Film + Video

I was once a Video Artist. Since that time I’ve moved on to being a filmmaker (briefly), scholar, and a teacher of the media. Over the past 6 or so years, I’ve returned to my first love which is comic art and cartooning (or visual essays to be more specific). But looking back over the video work that most closely reflects my vision for what video on tape could be (versus what digital video presents to an artist), I’ve realized that my works from the video days actually were comics or cartoons. My aesthetic was drawn heavily from Trash Cinema and the avant-garde, but equally from underground comics and the comic strips of my younger days. That might explain the chilly reception that some of my work received from art world cliques. But I also met plenty of people in the art world who were very smart and still maintained a sense of humor and the absurd. Two crucial aspects of what makes comics and graphic novels so powerful as art forms.

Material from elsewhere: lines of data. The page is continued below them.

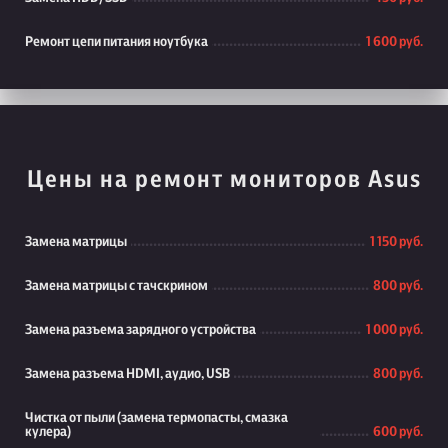
Ремонт цепи питания ноутбука
1 600 руб.
Цены на ремонт мониторов Asus
Замена матрицы
1 150 руб.
Замена матрицы с тачскрином
800 руб.
Замена разъема зарядного устройства
1 000 руб.
Замена разъема HDMI, аудио, USB
800 руб.
Чистка от пыли (замена термопасты, смазка
кулера)
600 руб.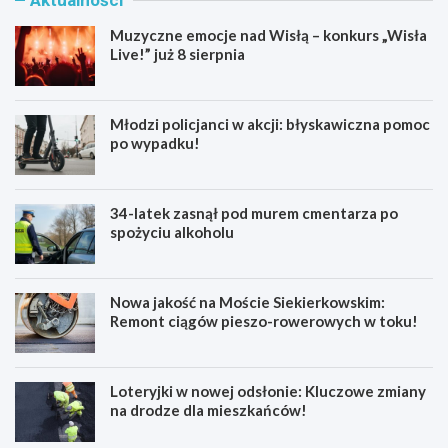
Muzyczne emocje nad Wisłą – konkurs „Wisła
Live!” już 8 sierpnia
Młodzi policjanci w akcji: błyskawiczna pomoc
po wypadku!
34-latek zasnął pod murem cmentarza po
spożyciu alkoholu
Nowa jakość na Moście Siekierkowskim:
Remont ciągów pieszo-rowerowych w toku!
Loteryjki w nowej odsłonie: Kluczowe zmiany
na drodze dla mieszkańców!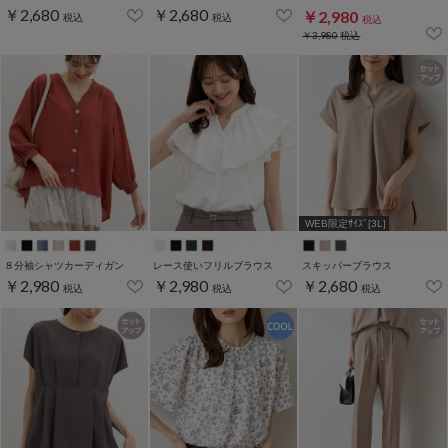
￥2,680
￥2,680
￥2,980
税込
税込
税込
￥3,980
税込
WEB限定ｻｲｽﾞ[3L]
８分袖シャツカーディガン
レース使いフリルブラウス
スキッパーブラウス
￥2,980
￥2,980
￥2,680
税込
税込
税込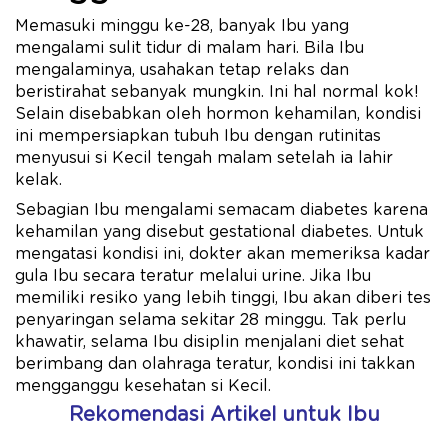
Memasuki minggu ke-28, banyak Ibu yang
mengalami sulit tidur di malam hari. Bila Ibu
mengalaminya, usahakan tetap relaks dan
beristirahat sebanyak mungkin. Ini hal normal kok!
Selain disebabkan oleh hormon kehamilan, kondisi
ini mempersiapkan tubuh Ibu dengan rutinitas
menyusui si Kecil tengah malam setelah ia lahir
kelak.
Sebagian Ibu mengalami semacam diabetes karena
kehamilan yang disebut gestational diabetes. Untuk
mengatasi kondisi ini, dokter akan memeriksa kadar
gula Ibu secara teratur melalui urine. Jika Ibu
memiliki resiko yang lebih tinggi, Ibu akan diberi tes
penyaringan selama sekitar 28 minggu. Tak perlu
khawatir, selama Ibu disiplin menjalani diet sehat
berimbang dan olahraga teratur, kondisi ini takkan
mengganggu kesehatan si Kecil.
Rekomendasi Artikel untuk Ibu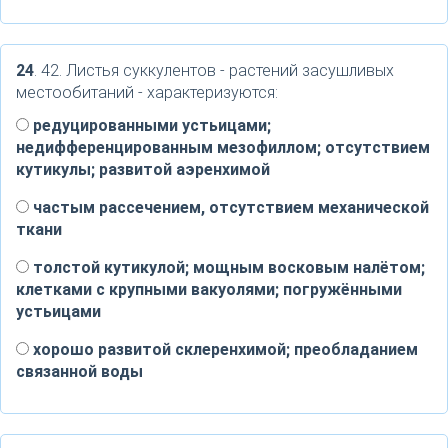
24
. 42. Листья суккулентов - растений засушливых
местообитаний - характеризуются:
редуцированными устьицами;
недифференцированным мезофиллом; отсутствием
кутикулы; развитой аэренхимой
частым рассечением, отсутствием механической
ткани
толстой кутикулой; мощным восковым налётом;
клетками с крупными вакуолями; погружёнными
устьицами
хорошо развитой склеренхимой; преобладанием
связанной воды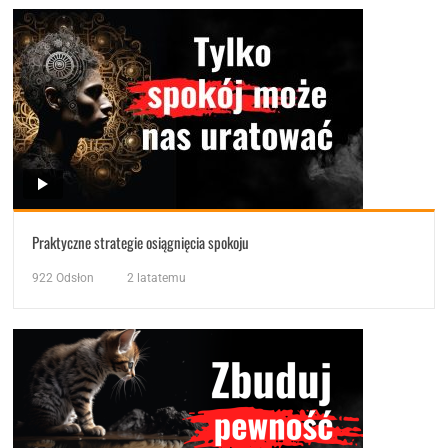
Praktyczne strategie osiągnięcia spokoju
922
Odsłon
2 latatemu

I’m working on a project that I’m calling the Green Valise after Marcel Duchamp’s suitcase of his artworks which he stole out of France in advance of moving to New York. His suitcase contained miniature versions of his works to date so that there would be a record of what he had accomplished. I’m recreating my video and film works as graphic artworks that draw upon the visual conventions of cartoons to restore some of my own body of work that has been destroyed by poor storage in rainy climates and through the every present work of beetles and decay. More on that after I work through the Major Arcana project that is featured elsewhere on this website.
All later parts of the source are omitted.